Güneri Cıvaoğlu

Güneri Cıvaoğlu

ngunericivaoglu@gmail.com

Tüm Yazıları

İsrail güçlerinin sivil protestoculara gerçek mermi kullandığı Kudüs’teki elim ve kanlı müdahaleye karşı Türkiye “tavır önceliğini” sürdürüyor.

Dönem başkanı olarak Türkiye İstanbul’da İslam İşbirliği Konferansı’nı acil toplantıya çağırdı.

Toplantı sonrası için bildiri metni üzerinde de ağırlık koydu.

Ayrıca...

Yenikapı’da da “protesto mitingi” düzenledi.

Cumhurbaşkanı ve AK Parti Genel Başkanı Recep Tayyip Erdoğan’ın yanı sıra 24 Haziran “Cumhur İttifakı” partilerinin genel başkanları Bahçeli ile Destici de katıldılar.

Haberin Devamı

İstanbul dışından ve yurt dışından da katılımlarla görkemli bir miting...

Mesajın alınmasını temenni ederiz.

Ne yazık ki ABD Başkanı Trump ve İsrail Başbakanı Netanyahu bölgenin sinir uçlarıyla sorumsuzca oynuyorlar.

BM Güvenlik Konseyi kararını “yok hükmünde” sayarak “hukukun gücü” değil, “güçlünün hukuku” gibi çok tehlikeli bir yolda fütursuzca yürüyorlar.

Onları durdurmayı, düşündürmeyi sağlayacak tavırlar gerek.

....................

Bakın Avrupa bile bu “kuralsızlığın, sınırsızlığın” karşısında.

AB Komisyon Başkanı Tusk “ABD Başkanı Trump varken düşman aramamıza gerek yok” diye seslendi.

AB’den kopan ve ABD’nin dünya politikalarında “iz düşümü” diye algılanan İngiltere bile Kudüs hamlesinde Trump’a destek vermedi.

Hem Trump’ın hem Netanyahu’nun kendi ülkelerinde başları “yargıyla” dertte.

Kudüs hamlesi her ikisinin de -iç politika da- durumlarını kurtarmak için satranç hamleleri.

Ve...

Ne yazık ki silahsız, günahsız insanlar hatta bebekler hayatlarını kaybediyor, binlercesi yaralanıyor.

Zaten netameli olan Ortadoğu gerildikçe geriliyor.

....................

Burada bazı gerçeklerin de net olarak ortaya konmasında fayda var.

Netanyahu ve onun radikal çizgisindeki İsrail yöneticileri ve politikacıları bütünüyle İsrail demek değildir.

Kudüs’teki elim ve kanlı müdahalenin sonunda İsrail kentlerinde bunu protesto gösterileri izlemiştir.
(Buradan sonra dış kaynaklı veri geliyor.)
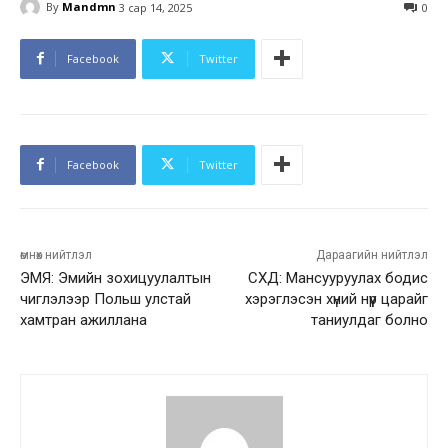
By
Mandmn
3 сар 14, 2025
0
Facebook
Twitter
Facebook
Twitter
өмнөх нийтлэл
Дараагийн нийтлэл
ЭМЯ: Эмийн зохицуулалтын
СХД: Мансууруулах бодис
чиглэлээр Польш улстай
хэрэглэсэн хүний нүүр царайг
хамтран ажиллана
таниулдаг болно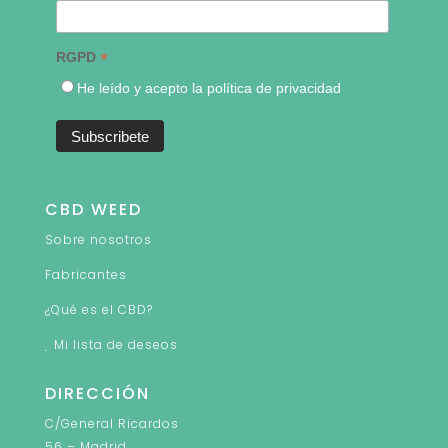
*
RGPD
He leído y acepto la política de privacidad
CBD WEED
Sobre nosotros
Fabricantes
¿Qué es el CBD?
Mi lista de deseos
DIRECCIÓN
C/General Ricardos
56 – Madrid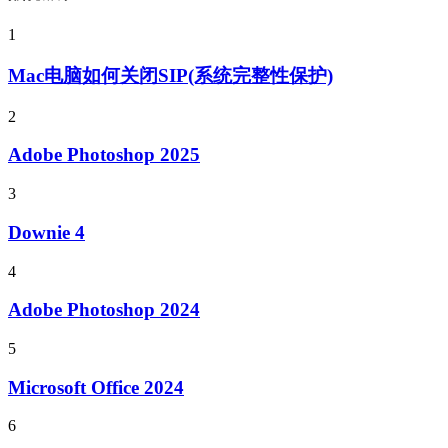
1
Mac电脑如何关闭SIP(系统完整性保护)
2
Adobe Photoshop 2025
3
Downie 4
4
Adobe Photoshop 2024
5
Microsoft Office 2024
6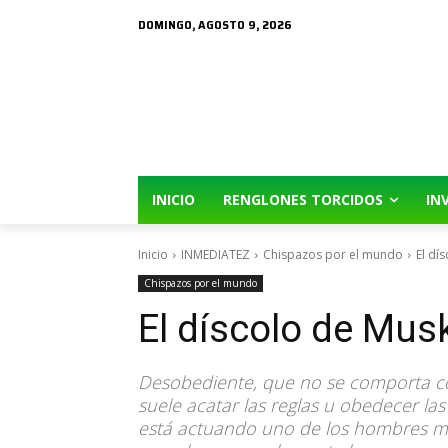
DOMINGO, AGOSTO 9, 2026
INICIO
RENGLONES TORCIDOS
IN
Inicio
INMEDIATEZ
Chispazos por el mundo
El dí
Chispazos por el mundo
El díscolo de Musk
Desobediente, que no se comporta con
suele acatar las reglas u obedecer la
está actuando uno de los hombres má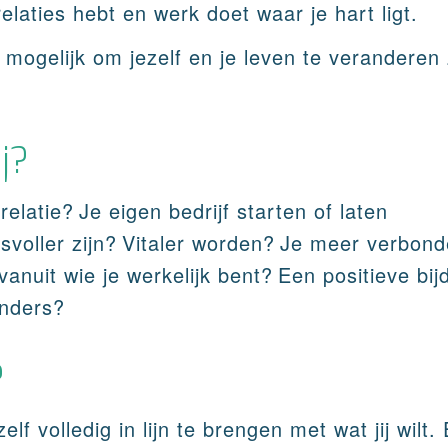
relaties hebt en werk doet waar je hart ligt.
k mogelijk om jezelf en je leven te veranderen z
j?
relatie?
Je eigen bedrijf starten of laten
voller zijn?
Vitaler worden?
Je meer verbond
vanuit wie je werkelijk bent?
Een positieve bij
anders?
?
zelf volledig in lijn te brengen met wat jij wilt.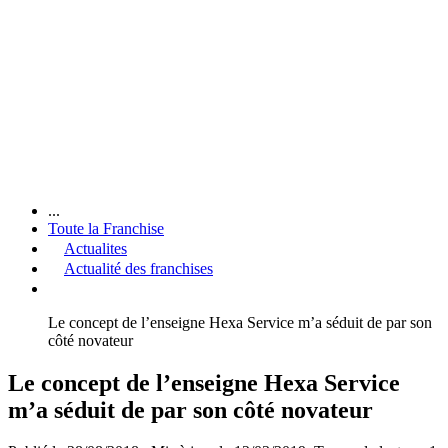
...
Toute la Franchise
Actualites
Actualité des franchises
Le concept de l’enseigne Hexa Service m’a séduit de par son
côté novateur
Le concept de l’enseigne Hexa Service
m’a séduit de par son côté novateur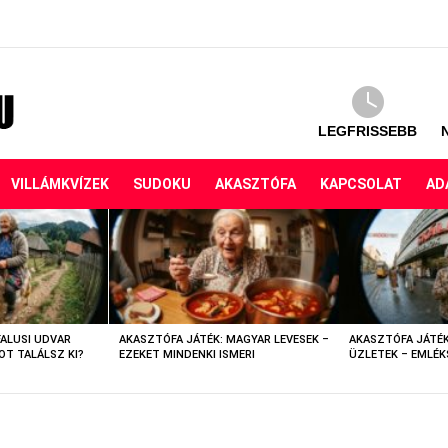
LEGFRISSEBB
VILLÁMKVÍZEK
SUDOKU
AKASZTÓFA
KAPCSOLAT
AD
FALUSI UDVAR
AKASZTÓFA JÁTÉK: MAGYAR LEVESEK –
AKASZTÓFA JÁTÉK
OT TALÁLSZ KI?
EZEKET MINDENKI ISMERI
ÜZLETEK – EMLÉK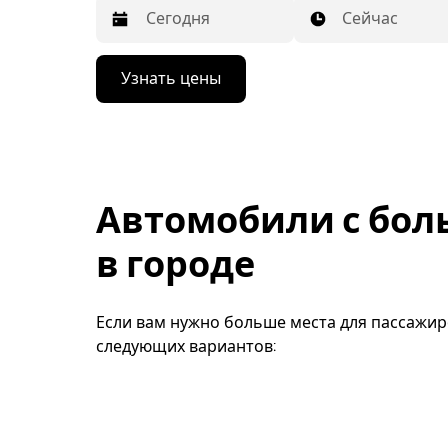
Сейчас
Нажмите
Узнать цены
стрелку
вниз,
чтобы
перейти
к
календарю
и
Автомобили с бо
выбрать
дату.
Чтобы
в городе
закрыть
календарь,
нажмите
Esc.
Если вам нужно больше места для пассажир
следующих вариантов:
Caddelere, meydanlara akan İsrailliler savaş değil barış istiyoruz, herkesin yaşama hakkına, yerleşme, toprak hakkına saygı sloganları yazılı pankartlar taşımışlardır.

Haberin Devamı

Dünyadaki ve Türkiye’deki Musevi/Yahudi vatandaşlarımızın da büyük çoğunlukla Netanyahu’nun kanlı baskı ve dayatmalarına, Filistinlilere ait topraklarda silahla genişleme ihtirasına karşıdır.

Amerika’da 2 önemli Musevi din adamının Cumhurbaşkanı Recep Tayyip Erdoğan tarafından kabul edildiğini de hatırlatayım.

Türkiye’deki Musevi/Yahudi vatandaşlarımızın bu topraklardaki kökleri 500 yıla uzanır.

Avrupa’da engizisyonlardan kaçanlara Osmanlı, Hitler’in Nazi Almanya’sından ve Mussolini’nin Faşist İtalya’sından kurtulan -hatta diplomatlarımızca kurtarılan Yahudilere de Cumhuriyet Türkiye’si kucak açmıştır.

Onlardan birinin -Bosna’dan göçen anne tarafımı kastederek- bana “Senin ailen 100-150 yıldır Türkiye’de, bizim kökümüz 500 yıl” dediğini hatırlıyorum.

Çoğu senden benden fazla Fenerbahçeli, Beşiktaşlı, Galatasaraylıdır.

En az bizim kadar Atatürkçüdür.

Lozan’da kendilerine sunulan “azınlık” statüsünü reddetmişlerdir.

Bütün bu nedenlerle kendimizden olan Musevi/Yahudi vatandaşlarımızı kırmamaya, dünyada Netanyahu politikalarına karşı çıkan Yahudi/Musevileri de anlamaya özen göstermeliyiz.